Hai giocato più volte Anivia nel quarto di finale contro i Flash Wolves, come mai questa scelta?

Mi pare semplicemente che funzioni molto bene all’interno delle compositions che stiamo attualmente utilizzando; al momento siamo incentrati maggiormente sull’AD e, quando scegliamo Kalista, Anivia riesce a crearle un sacco di spazio, di opportunità. Certo, per lei non è difficile trovare il modo di colpire, ma diventa più facile, se Anivia zona un nemico, specialmente quando utilizza il muro di ghiaccio.
Allo stesso tempo ho avuto la sensazione che funzionasse molto bene contro lo stile di gioco dei Flash Wolves: sapevamo che il loro mid laner amasse giocare LeBlanc, Diana e Yasuo, e Anivia è decisamente un’ottima scelta contro questi, poiché ha un ottimo wave clear e potenziale di push, che le permettono di punire i teams più passivi. Allo stesso tempo sono realmente “tankoso” e più forte contro tutti loro, perché, se mi vengono addosso, ho a disposizione uno stun, la finale, il muro e altro ancora (passiva, zhonya ecc…).

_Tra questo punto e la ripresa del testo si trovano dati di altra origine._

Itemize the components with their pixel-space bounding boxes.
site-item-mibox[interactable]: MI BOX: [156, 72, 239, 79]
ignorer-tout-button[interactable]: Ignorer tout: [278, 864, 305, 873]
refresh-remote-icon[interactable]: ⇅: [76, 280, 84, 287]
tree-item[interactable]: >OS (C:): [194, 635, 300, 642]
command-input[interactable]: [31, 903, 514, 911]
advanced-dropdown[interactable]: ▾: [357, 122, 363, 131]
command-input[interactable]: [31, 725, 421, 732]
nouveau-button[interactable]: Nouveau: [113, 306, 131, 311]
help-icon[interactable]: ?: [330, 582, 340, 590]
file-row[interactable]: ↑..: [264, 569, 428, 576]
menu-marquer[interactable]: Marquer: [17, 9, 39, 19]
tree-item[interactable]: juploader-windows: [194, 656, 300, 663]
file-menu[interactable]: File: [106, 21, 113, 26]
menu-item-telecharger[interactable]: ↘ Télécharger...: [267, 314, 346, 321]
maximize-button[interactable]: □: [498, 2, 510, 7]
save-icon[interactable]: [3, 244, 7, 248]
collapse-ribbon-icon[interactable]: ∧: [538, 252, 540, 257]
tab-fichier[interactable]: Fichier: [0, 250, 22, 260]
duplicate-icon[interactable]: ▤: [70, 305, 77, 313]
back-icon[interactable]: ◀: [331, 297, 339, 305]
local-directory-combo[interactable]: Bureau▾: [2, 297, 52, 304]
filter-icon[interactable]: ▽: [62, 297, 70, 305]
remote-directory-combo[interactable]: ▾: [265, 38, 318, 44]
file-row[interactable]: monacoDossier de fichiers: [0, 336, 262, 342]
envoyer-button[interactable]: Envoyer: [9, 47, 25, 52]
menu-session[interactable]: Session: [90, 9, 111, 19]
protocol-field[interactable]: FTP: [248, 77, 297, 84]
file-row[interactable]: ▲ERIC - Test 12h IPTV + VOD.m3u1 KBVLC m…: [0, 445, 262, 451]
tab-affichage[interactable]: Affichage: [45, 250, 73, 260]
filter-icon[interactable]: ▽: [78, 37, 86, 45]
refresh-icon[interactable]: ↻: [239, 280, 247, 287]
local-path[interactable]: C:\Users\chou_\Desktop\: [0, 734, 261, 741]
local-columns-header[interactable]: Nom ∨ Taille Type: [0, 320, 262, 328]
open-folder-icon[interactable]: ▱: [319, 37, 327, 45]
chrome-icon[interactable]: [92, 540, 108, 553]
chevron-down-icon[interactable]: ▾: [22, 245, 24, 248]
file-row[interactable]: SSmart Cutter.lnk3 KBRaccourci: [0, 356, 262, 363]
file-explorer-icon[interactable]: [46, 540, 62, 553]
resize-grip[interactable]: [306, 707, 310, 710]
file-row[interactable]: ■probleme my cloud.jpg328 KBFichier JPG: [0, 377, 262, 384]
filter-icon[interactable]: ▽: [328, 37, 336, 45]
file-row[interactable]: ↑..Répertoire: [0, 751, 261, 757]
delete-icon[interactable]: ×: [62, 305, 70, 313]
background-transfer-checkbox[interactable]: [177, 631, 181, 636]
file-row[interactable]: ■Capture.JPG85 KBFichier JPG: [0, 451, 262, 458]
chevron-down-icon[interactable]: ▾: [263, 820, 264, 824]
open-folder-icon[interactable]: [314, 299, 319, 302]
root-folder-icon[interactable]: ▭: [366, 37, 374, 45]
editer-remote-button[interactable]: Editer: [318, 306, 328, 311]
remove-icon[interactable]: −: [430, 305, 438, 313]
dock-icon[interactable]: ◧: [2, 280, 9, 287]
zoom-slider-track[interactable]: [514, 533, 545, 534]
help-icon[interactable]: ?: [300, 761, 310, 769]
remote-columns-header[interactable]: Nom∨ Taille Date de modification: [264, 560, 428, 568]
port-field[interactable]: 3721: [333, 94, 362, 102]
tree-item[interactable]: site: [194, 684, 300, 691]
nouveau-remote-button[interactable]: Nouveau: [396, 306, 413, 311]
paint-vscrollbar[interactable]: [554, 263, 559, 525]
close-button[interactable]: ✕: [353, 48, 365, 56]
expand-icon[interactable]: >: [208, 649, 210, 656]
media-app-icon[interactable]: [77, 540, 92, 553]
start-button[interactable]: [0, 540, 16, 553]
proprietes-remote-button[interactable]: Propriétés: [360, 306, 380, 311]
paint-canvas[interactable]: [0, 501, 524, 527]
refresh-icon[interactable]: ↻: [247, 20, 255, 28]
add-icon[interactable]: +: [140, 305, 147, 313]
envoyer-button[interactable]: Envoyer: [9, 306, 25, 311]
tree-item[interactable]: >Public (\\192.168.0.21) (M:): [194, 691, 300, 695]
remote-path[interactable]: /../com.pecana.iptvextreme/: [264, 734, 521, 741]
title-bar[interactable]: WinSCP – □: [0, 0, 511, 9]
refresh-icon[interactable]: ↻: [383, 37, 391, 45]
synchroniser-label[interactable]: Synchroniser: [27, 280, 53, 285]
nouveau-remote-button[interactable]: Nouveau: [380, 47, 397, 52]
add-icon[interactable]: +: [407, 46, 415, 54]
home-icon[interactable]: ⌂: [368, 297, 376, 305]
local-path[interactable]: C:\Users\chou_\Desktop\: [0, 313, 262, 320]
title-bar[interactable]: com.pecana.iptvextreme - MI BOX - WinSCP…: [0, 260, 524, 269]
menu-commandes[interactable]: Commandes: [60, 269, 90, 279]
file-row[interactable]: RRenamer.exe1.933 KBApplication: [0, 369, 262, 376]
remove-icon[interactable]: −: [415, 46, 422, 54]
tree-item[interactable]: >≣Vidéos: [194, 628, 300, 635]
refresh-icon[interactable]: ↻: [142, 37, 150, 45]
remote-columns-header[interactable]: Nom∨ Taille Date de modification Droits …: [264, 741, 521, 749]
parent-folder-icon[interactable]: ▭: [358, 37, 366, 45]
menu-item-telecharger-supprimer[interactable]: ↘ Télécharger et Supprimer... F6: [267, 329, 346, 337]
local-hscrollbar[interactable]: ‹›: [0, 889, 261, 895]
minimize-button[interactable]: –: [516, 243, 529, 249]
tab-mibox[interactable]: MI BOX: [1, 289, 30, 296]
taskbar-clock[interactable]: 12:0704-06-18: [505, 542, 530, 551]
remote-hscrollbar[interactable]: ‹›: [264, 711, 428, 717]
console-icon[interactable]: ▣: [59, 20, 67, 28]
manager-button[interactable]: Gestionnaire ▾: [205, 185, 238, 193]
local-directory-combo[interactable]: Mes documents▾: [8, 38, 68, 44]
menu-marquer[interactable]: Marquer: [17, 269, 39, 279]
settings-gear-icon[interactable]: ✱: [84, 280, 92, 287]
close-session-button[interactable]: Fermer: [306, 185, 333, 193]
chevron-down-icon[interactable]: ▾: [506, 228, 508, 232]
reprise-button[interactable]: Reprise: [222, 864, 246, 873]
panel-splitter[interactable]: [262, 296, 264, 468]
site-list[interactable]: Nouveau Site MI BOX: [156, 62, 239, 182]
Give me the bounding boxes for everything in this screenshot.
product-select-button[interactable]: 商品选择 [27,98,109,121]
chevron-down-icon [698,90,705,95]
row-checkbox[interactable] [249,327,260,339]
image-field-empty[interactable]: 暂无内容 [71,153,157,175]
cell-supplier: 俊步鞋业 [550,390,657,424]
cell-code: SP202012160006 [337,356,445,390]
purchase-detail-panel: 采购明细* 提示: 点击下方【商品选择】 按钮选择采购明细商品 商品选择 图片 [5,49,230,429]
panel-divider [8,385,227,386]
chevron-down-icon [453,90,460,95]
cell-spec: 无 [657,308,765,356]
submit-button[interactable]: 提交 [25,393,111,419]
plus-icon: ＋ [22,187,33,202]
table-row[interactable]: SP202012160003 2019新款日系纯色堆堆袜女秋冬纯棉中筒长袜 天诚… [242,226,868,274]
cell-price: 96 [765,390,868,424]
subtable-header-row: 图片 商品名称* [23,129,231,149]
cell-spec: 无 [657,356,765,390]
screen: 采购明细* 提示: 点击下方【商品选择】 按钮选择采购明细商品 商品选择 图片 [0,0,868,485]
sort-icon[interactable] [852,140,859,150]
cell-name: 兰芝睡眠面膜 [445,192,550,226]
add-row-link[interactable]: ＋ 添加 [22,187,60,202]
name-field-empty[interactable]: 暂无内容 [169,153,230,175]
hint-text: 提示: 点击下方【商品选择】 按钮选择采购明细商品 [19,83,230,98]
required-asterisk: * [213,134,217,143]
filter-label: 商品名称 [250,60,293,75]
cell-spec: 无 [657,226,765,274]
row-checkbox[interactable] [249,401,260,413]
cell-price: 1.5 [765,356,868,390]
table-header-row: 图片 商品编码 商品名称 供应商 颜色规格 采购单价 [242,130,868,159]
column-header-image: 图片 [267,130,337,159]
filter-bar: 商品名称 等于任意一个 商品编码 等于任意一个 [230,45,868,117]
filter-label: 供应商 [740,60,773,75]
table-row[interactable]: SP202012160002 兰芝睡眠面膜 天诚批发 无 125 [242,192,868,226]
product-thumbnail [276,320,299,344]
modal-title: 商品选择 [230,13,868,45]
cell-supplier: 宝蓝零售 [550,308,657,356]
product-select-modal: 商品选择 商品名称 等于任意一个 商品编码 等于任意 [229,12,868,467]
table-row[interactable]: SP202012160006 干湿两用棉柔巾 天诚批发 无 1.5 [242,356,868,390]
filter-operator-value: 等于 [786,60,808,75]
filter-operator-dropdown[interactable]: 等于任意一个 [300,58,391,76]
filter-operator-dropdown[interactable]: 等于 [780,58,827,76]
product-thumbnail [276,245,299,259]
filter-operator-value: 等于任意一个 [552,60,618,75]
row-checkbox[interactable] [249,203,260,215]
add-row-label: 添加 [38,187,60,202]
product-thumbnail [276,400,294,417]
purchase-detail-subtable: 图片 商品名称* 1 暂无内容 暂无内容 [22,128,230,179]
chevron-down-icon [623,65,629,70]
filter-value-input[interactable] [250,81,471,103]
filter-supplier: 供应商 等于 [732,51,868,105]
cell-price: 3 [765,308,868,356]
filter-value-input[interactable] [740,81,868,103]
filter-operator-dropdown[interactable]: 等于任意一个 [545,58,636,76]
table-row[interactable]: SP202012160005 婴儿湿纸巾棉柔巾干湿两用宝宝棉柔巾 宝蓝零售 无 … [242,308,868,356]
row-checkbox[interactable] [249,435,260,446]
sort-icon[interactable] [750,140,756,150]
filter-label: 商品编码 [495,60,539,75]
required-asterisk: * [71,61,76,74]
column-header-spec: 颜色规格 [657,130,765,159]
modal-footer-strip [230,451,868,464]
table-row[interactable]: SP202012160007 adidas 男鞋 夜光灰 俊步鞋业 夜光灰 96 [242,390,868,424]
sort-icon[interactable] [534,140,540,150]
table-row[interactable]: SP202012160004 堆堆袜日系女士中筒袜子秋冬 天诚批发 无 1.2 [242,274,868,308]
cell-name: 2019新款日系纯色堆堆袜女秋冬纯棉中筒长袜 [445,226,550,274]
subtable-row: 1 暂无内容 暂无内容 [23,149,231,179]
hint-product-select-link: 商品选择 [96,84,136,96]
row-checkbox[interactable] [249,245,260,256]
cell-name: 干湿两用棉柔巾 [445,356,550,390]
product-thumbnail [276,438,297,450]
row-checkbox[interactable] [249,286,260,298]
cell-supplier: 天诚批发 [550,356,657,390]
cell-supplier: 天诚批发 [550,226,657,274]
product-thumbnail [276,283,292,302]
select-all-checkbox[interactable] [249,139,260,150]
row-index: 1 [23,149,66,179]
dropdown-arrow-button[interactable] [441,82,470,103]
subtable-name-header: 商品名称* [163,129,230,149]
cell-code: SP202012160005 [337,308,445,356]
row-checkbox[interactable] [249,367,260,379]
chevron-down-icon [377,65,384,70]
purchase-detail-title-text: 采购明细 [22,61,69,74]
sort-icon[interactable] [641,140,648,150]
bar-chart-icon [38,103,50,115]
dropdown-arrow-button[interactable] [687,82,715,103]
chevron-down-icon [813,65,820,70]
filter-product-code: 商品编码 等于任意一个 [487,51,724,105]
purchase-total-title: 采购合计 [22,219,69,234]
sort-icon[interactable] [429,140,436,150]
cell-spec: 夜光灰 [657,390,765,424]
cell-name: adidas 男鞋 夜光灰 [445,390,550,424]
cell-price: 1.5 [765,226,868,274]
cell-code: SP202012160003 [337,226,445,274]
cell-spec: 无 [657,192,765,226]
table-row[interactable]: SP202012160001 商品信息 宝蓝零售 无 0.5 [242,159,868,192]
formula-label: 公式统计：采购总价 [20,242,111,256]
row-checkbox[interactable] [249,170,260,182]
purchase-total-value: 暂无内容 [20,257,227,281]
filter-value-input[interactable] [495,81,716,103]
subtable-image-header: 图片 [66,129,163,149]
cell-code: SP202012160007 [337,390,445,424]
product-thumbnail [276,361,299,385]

Pensi che Anivia potrà esserti di aiuto nel prossimo match, o anche nei prossimi, in caso riusciate a passare il turno?

Penso che potremmo usarla, ma dubito che sarà la stessa cosa. Non è esattamente un campione che si può prendere al buio (blind-pick). Ritengo che come last pick potremmo utilizzarla molte volte: abbiamo visto gli altri teams giocare spesso compositions contro cui potrebbe funzionare molto bene, ma tutto dipende, poiché alcune volte può risultare una scommessa. Nel caso dei Flash Wolves è stato più semplice, poiché già sapevamo cosa avrebbero giocato  e loro non hanno cambiato granché, quindi la scelta di Anivia era più facilmente giustificabile.  Arrivati ad un certo punto, abbiamo realizzato che avremmo potuto continuare a selezionarla, poiché sarebbe stato un pick sempre migliore, dal momento che loro non parevano intenzionati a tirare fuori niente di nuovo.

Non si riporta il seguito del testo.